◆ **Task prompt**:
The result should be an exact copy of every record, with no pictures kept.

◆ **Dataset excerpts**:
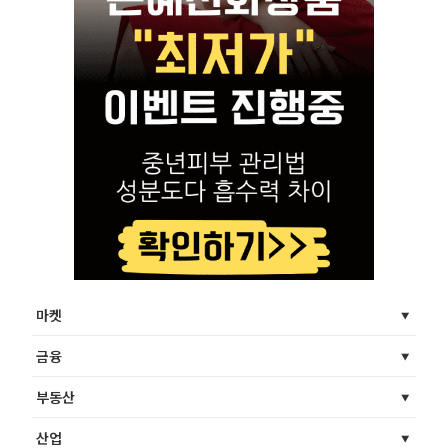
마켓
금융
부동산
산업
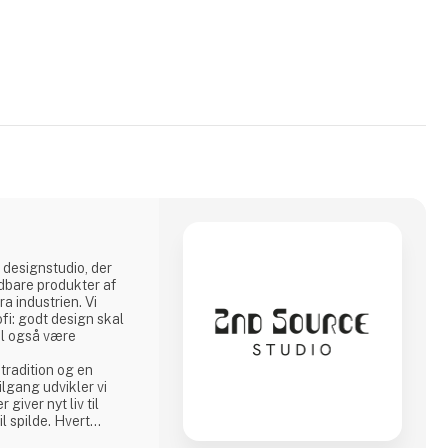
 designstudio, der
dbare produkter af
a industrien. Vi
ofi: godt design skal
al også være
tradition og en
lgang udvikler vi
 giver nyt liv til
il spilde. Hvert
, stærk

◆ **Task response**:
마켓
금융
부동산
산업
 designstudio, der
dbare produkter af
a industrien. Vi
ofi: godt design skal
al også være
tradition og en
lgang udvikler vi
 giver nyt liv til
il spilde. Hvert
, stærk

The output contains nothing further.